I totally resonate with what you’re saying because, on the one hand, I don’t care who makes my chicken nuggets. I want that person to have a job, I want them to be okay, but if it’s a machine or not, it doesn’t matter to me. But I do appreciate that attitude you get when you learn how to work in a line like that, how you learn about efficiency. Even in my own experience, I really value the times I’ve had working in factory settings and understanding those types of things. So, that’s a really good point I haven’t heard before. So, Ravin, tell us more about how we can stay in touch with you and the work that you’re doing.
I am on Twitter and I’m on LinkedIn. And I do, on average, a speaking engagement once a week on the future of work. And I travel all over the world for some of this stuff. I actually did four such presentations last week, including three in Copenhagen. and I post a lot of my materials on both LinkedIn and Twitter. So, I’d love to have your listeners follow me on both platforms.

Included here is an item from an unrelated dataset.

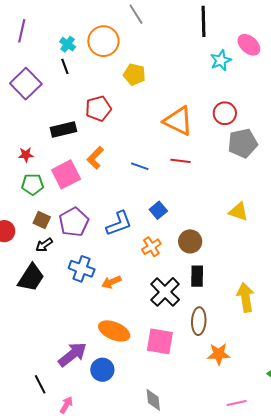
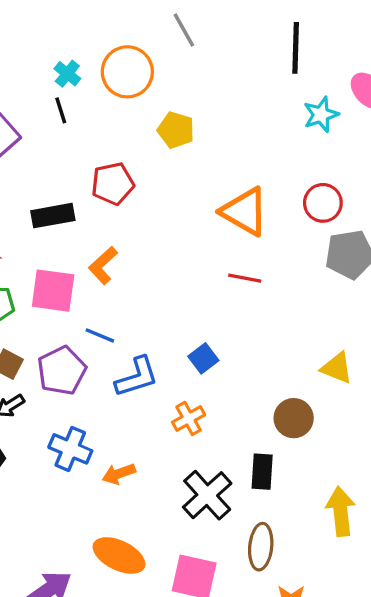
blue line: (140, 166) -> (100, 335), moved
pink square: (66, 174) -> (53, 291), turned 32
brown circle: (190, 241) -> (294, 418), moved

Yeah, absolutely. And there’s a lot of stuff to engage with, a lot of things. Do you have any new books coming out?
We’re thinking about one down the road, but nothing for the foreseeable future. But lots of articles. We’ve got about 10 on the Harvard Business Review website that, if your listeners are interested, they’re obviously more than welcome to use those. It’s hbr.org.
Fantastic. Ravin, thanks so much for being on the show. We really appreciate you sharing your insights and we look forward to learning more from you.
Thank you, Neil. It was my pleasure.
Ravin Jesuthasan is a recognized futurist, global thought leader and author on the future of work and human capital. He has led multiple research efforts on the global workforce, the emerging digital economy, the rise of artificial intelligence and the transformation of work. Ravin has lead numerous research projects for the World Economic Forum including its ground-breaking studies; Shaping the Future Implications of Digital Media for Society and Creating a Shared Vision for Talent in the 4th Industrial Revolution. He is a regular participant and presenter at the World Economic Forum’s annual meetings in Davos and Dalian/Tianjin and is a member of the forum’s Steering Committee on Work and Employment.
Ravin has been a featured speaker on the aforementioned topics at conferences around the world. He is a regular keynote speaker at major events like the Horassis Global conference, MIT’s Emtech conference, HR Tech, the World AI Summit, C2 in Montreal, Beyond HR in Amsterdam and the Peryon People Management Summit in Istanbul among others.